In the listing below, find each line containing "REAR" and report it.

==================================================

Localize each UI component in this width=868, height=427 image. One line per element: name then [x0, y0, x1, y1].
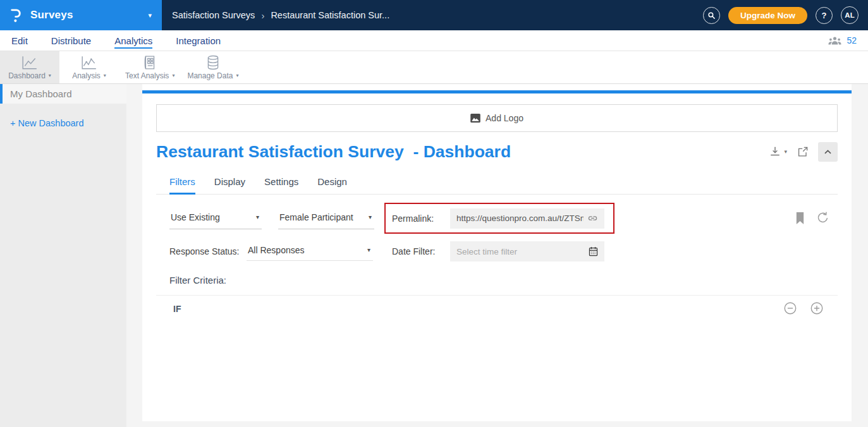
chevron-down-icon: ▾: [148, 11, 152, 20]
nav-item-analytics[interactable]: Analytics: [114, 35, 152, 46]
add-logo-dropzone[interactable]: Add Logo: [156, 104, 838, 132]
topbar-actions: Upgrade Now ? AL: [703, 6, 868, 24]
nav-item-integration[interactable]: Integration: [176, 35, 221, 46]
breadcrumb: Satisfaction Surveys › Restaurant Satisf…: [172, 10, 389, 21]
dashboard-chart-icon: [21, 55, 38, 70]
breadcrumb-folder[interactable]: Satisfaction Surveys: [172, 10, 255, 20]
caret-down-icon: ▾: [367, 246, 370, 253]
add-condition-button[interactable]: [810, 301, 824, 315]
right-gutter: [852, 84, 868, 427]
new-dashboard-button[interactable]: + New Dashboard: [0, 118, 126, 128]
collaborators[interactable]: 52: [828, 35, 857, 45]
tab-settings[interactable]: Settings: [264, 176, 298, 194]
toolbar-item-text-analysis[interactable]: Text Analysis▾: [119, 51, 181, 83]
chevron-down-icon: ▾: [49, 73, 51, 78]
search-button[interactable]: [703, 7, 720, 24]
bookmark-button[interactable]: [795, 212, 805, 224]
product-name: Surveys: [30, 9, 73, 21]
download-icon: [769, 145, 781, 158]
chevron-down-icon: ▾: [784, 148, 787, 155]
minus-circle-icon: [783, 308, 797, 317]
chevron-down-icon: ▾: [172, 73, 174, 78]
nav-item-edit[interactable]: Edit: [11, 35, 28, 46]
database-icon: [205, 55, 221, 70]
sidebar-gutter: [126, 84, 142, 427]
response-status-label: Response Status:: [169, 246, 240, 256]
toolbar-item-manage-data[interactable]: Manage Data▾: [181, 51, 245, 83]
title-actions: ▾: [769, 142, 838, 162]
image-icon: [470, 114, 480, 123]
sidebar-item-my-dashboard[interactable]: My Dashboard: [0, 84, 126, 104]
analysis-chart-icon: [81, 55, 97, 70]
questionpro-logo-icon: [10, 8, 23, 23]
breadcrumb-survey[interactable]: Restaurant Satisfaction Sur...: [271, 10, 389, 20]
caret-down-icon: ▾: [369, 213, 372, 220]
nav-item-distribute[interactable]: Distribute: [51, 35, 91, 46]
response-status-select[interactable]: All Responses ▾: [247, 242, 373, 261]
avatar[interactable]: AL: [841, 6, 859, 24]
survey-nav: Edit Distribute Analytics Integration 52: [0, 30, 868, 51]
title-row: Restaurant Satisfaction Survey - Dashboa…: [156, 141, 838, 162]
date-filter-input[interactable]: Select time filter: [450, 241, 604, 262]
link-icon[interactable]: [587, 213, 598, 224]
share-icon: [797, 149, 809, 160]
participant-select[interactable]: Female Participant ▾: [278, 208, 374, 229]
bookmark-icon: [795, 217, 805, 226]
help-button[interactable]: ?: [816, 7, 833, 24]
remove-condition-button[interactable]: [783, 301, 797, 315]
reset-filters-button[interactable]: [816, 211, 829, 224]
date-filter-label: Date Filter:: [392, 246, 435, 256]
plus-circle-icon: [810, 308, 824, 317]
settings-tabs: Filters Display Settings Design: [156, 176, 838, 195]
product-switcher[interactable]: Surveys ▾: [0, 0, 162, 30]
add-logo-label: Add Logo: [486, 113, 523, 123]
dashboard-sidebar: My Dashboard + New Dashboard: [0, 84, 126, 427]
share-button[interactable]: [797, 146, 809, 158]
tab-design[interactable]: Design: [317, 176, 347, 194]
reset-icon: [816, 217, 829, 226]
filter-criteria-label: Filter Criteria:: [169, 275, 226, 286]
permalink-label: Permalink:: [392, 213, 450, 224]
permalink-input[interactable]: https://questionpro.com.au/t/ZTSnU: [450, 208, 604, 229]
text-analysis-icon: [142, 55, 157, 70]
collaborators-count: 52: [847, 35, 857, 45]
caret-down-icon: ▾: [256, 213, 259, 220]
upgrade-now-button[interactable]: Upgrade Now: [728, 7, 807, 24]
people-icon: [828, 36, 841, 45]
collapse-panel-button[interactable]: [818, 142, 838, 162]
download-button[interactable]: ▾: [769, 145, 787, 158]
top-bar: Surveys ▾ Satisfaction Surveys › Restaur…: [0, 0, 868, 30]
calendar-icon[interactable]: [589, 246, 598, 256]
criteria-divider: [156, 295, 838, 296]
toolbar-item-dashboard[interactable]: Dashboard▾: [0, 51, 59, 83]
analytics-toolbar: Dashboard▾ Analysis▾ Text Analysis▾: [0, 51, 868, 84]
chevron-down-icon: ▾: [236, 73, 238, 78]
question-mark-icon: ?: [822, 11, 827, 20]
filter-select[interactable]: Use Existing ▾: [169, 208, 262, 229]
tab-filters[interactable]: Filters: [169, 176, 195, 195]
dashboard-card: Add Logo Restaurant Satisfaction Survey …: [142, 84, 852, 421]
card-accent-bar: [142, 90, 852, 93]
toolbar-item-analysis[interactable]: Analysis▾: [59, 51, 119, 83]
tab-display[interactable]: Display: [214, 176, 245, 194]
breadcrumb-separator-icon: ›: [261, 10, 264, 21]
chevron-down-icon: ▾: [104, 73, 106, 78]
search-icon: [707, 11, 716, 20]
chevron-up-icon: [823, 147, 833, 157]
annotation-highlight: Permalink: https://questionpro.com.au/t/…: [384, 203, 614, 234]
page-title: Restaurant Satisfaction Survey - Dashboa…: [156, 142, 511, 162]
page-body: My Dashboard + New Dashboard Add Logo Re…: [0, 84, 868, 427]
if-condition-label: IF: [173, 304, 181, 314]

==================================================

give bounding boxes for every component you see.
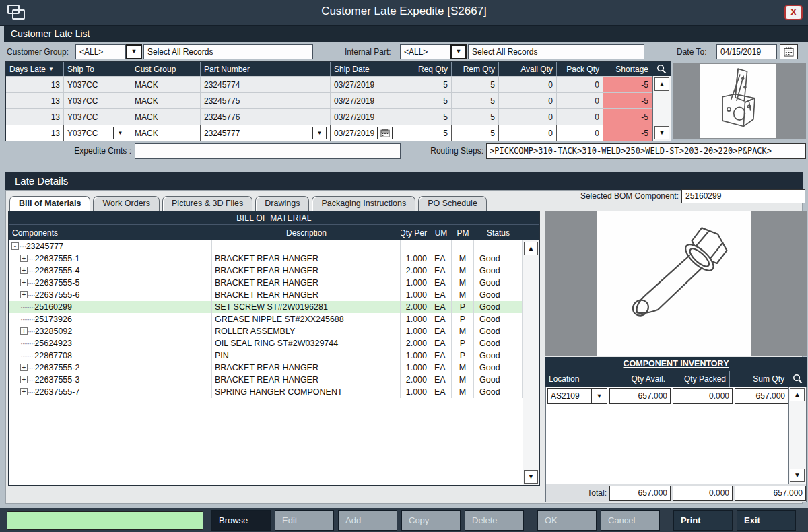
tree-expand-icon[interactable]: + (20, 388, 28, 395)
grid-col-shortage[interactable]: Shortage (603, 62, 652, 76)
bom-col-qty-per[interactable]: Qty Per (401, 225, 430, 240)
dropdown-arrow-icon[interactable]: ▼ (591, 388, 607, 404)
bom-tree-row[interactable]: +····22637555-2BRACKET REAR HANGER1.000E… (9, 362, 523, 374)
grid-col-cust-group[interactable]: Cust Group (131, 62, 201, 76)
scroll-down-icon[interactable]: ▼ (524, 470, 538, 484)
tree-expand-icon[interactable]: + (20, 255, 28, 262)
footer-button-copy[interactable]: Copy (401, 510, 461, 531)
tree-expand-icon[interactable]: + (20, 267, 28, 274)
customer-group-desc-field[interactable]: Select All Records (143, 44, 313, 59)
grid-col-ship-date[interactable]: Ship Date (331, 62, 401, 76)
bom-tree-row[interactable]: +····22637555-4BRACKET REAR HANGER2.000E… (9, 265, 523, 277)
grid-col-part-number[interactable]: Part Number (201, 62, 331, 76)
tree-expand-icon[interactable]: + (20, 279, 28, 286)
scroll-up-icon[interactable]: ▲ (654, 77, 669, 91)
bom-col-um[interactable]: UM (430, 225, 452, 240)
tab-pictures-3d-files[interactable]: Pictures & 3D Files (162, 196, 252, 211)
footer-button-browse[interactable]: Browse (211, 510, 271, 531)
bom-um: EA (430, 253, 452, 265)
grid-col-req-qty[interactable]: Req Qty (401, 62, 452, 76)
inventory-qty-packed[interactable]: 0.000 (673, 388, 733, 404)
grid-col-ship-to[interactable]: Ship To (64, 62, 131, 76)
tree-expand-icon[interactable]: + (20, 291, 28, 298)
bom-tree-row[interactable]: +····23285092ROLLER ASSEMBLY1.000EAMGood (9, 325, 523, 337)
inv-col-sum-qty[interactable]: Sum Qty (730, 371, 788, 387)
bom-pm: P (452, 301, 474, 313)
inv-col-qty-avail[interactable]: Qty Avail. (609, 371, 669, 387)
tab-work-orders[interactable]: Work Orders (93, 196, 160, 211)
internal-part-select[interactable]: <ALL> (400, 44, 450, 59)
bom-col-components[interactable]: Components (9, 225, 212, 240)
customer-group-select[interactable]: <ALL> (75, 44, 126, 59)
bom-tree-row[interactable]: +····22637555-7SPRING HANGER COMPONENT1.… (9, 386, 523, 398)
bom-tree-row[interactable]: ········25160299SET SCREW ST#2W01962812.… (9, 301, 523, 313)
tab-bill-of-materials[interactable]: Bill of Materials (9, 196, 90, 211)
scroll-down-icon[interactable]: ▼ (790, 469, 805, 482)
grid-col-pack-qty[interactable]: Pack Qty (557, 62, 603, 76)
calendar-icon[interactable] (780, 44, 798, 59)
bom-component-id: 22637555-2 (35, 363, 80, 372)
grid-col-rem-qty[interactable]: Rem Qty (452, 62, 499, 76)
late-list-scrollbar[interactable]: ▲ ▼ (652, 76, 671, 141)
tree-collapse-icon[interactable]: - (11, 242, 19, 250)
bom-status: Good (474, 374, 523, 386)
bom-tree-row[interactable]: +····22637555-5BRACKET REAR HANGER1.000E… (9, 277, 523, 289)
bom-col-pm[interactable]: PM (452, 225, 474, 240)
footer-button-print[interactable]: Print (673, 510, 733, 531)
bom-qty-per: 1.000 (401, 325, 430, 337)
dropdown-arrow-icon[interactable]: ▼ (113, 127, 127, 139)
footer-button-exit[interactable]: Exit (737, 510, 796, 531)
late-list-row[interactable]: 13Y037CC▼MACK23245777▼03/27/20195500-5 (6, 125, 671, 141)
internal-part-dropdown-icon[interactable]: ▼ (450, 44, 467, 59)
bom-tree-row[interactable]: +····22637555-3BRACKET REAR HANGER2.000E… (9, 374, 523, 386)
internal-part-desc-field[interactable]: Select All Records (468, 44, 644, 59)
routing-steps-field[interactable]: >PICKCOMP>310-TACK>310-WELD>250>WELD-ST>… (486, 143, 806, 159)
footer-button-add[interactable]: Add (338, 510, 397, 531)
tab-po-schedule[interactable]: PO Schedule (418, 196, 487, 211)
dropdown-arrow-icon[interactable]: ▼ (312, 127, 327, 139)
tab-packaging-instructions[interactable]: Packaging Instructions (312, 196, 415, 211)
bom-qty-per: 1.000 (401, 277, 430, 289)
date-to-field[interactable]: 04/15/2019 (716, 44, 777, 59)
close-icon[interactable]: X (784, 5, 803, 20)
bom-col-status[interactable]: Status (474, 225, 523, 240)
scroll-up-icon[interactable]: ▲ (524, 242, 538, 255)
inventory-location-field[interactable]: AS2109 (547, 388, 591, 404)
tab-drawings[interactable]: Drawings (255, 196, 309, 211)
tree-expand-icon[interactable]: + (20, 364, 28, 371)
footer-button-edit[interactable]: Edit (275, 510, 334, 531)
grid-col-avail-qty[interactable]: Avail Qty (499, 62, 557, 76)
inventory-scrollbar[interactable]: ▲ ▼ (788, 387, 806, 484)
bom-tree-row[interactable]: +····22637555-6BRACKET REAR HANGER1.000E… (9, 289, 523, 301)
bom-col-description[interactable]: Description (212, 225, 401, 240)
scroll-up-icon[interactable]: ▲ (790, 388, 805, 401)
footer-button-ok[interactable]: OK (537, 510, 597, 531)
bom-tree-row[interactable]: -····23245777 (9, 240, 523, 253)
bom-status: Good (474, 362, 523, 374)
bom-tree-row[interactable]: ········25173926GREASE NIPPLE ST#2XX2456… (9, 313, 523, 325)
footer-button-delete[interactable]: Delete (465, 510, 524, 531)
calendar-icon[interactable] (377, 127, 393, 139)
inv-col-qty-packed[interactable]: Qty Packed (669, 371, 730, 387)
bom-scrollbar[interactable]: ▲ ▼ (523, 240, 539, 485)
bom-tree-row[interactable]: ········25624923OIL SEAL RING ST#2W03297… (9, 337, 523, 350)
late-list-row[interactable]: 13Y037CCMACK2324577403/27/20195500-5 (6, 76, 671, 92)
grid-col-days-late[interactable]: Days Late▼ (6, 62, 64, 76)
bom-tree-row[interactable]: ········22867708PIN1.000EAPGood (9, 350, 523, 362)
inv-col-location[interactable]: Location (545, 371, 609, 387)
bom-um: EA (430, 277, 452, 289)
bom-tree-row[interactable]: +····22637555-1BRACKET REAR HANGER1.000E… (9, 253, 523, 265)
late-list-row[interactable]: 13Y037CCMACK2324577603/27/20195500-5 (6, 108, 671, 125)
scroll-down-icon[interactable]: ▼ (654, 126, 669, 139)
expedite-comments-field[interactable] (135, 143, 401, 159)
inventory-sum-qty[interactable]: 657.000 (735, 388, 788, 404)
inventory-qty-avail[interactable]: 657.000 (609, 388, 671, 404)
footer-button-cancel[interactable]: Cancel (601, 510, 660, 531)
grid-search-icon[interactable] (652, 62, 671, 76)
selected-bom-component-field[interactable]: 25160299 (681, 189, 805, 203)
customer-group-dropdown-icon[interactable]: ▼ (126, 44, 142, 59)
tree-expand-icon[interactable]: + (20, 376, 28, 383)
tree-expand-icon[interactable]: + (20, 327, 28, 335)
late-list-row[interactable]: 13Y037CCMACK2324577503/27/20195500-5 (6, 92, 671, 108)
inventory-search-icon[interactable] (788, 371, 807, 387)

==================================================

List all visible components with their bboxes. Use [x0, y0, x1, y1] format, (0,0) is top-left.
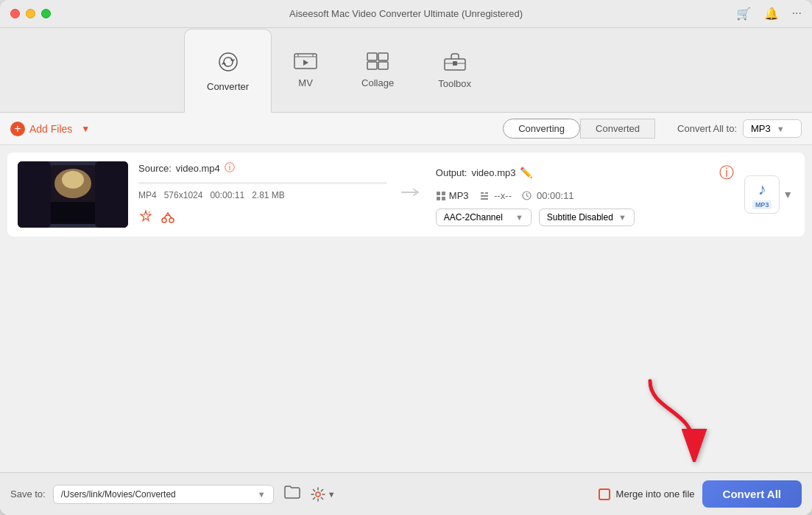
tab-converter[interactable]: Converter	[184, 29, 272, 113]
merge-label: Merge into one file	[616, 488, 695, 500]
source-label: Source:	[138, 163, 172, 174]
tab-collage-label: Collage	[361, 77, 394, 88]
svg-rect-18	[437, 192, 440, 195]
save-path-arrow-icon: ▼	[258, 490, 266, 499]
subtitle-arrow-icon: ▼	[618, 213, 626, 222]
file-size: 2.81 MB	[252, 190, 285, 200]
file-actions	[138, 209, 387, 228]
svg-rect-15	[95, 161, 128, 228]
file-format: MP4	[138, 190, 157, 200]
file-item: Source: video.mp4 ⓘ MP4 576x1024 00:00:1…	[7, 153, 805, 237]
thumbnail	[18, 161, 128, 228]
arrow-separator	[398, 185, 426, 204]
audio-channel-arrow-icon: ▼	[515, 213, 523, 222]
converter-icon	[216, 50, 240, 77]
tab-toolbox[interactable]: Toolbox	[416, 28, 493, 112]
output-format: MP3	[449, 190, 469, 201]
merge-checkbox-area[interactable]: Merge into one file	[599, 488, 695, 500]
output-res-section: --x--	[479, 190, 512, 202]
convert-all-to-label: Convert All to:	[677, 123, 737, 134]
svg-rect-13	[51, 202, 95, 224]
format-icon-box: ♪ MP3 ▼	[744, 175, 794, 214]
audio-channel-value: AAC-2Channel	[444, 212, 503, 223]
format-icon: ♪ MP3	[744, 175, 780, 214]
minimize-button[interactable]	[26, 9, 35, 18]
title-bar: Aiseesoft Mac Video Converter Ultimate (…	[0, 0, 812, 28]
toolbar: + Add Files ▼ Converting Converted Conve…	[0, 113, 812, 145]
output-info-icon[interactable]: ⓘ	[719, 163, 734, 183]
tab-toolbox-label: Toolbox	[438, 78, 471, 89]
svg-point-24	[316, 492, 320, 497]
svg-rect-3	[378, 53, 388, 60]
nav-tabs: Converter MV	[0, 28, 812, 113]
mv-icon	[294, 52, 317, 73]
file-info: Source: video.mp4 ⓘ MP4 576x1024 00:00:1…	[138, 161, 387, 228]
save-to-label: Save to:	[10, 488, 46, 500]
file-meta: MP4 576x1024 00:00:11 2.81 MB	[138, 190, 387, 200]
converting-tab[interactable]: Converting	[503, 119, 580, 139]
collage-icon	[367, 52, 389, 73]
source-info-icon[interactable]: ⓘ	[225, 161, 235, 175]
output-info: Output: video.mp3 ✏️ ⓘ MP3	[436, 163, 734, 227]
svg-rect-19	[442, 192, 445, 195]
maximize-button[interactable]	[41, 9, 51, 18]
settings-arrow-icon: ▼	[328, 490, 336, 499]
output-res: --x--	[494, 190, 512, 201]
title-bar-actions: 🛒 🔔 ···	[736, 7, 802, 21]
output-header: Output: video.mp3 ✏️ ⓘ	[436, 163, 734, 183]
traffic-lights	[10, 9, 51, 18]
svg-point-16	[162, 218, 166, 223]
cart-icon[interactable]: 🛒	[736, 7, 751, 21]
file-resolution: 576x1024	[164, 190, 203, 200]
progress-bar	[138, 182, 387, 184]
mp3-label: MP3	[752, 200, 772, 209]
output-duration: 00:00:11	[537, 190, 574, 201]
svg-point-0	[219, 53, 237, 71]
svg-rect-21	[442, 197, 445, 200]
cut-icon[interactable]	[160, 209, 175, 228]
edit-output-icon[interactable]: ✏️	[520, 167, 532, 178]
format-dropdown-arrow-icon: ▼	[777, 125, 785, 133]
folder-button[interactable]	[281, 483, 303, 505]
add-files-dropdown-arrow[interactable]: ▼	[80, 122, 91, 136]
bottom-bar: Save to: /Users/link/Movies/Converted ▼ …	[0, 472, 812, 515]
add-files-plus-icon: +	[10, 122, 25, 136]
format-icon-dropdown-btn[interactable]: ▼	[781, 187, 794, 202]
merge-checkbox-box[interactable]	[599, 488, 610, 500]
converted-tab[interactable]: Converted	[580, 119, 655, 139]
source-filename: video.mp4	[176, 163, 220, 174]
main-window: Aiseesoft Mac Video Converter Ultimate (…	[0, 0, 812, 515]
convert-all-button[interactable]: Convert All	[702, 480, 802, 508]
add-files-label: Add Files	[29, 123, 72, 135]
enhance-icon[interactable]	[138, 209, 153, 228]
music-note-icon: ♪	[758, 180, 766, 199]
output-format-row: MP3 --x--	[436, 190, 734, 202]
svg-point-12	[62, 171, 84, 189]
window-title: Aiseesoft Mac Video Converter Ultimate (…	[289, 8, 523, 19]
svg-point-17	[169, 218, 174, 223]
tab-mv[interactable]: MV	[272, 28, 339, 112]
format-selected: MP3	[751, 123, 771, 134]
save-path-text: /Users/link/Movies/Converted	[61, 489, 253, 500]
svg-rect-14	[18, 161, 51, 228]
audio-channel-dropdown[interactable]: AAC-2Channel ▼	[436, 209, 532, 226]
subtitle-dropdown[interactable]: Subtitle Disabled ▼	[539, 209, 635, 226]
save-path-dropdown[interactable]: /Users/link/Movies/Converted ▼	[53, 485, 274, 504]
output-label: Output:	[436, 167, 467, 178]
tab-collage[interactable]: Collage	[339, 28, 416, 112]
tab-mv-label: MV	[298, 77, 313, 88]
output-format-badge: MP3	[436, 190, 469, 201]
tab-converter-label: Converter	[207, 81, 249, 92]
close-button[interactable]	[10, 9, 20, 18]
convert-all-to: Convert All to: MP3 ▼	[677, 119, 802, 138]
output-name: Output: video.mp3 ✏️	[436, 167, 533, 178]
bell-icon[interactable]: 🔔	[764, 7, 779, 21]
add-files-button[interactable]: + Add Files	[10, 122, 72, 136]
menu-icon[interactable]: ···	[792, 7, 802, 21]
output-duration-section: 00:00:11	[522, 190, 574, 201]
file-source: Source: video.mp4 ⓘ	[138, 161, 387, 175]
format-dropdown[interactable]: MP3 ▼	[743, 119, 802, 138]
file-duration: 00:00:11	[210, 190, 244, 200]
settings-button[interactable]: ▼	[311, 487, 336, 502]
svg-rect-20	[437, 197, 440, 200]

==================================================

RESPONSE BELOW:
bom-tree-row[interactable]: +····22637555-2BRACKET REAR HANGER1.000E… (9, 362, 523, 374)
bom-tree-row[interactable]: +····22637555-4BRACKET REAR HANGER2.000E… (9, 265, 523, 277)
bom-tree-row[interactable]: +····22637555-5BRACKET REAR HANGER1.000E… (9, 277, 523, 289)
bom-tree-row[interactable]: +····22637555-3BRACKET REAR HANGER2.000E… (9, 374, 523, 386)
bom-tree-row[interactable]: +····22637555-6BRACKET REAR HANGER1.000E… (9, 289, 523, 301)
bom-tree-row[interactable]: +····22637555-1BRACKET REAR HANGER1.000E… (9, 253, 523, 265)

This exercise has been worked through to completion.